Key Prepetition Shareholders
As noted in the structure chart below, the Debtor topco is Heavy Metal, Inc. which is owned by the following four trusts:
About the Debtors
The Bella Declaration provides: "Headquartered in Chatsworth, California, the Company is a distributor, manufacturer and retailer of indoor and outdoor home furnishings with distribution throughout ecommerce channels including partners such as Amazon, Wayfair, Overstock, Target and Home Depot, fulfilling direct to consumer orders from its distribution centers. Family-owned since its founding in 1992, the Company designs, markets and sells its products under several brands including Christopher Knight Home, NobleHouse, LePouf, OkiOki, Best Selling and GDFStudio, and leases offices, warehouses, and other sites in California, Georgia and Texas.

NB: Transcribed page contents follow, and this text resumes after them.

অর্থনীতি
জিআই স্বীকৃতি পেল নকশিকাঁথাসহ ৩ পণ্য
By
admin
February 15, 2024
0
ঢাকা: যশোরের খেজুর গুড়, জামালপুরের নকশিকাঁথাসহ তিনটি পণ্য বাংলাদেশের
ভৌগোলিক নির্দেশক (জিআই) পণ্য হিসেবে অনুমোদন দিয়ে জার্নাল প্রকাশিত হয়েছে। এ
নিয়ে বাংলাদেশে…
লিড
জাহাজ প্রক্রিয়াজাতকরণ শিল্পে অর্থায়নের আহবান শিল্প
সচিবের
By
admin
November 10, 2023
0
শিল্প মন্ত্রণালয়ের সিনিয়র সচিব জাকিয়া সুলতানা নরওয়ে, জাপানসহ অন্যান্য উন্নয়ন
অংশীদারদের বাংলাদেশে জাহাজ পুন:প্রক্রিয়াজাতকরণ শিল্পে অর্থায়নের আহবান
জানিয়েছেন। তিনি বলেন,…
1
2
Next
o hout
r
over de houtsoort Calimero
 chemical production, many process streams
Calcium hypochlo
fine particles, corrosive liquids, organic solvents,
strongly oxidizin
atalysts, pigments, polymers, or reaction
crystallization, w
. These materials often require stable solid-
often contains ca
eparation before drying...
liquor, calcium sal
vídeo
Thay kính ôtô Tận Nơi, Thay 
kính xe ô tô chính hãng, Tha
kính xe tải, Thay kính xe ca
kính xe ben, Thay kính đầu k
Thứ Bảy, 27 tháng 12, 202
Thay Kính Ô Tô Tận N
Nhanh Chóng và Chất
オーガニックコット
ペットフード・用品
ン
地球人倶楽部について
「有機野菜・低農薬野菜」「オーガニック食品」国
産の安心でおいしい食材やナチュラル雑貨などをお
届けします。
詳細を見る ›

The Company also sells through wholesale channels, primarily to the Big Box retailers – TJMaxx, Home Goods, Marshalls, Ross Stores and others; such arrangements comprise only approximately 1% of the Company’s revenues. The Company also maintains a physical outlet store.
The Company has a broad base of over 50 suppliers, supported by an internally developed and maintained IT system that allows for end-to-end inventory tracking supporting available inventory, review responses and delivery management. The Company sources globally from China, Malaysia, Vietnam and India, and operated a bean bag and pouf manufacturing arm in the United States. The Company has over two million square feet of in its distribution centers to hold inventory and is supported by its trucking/logistics operation, NH Services, Inc."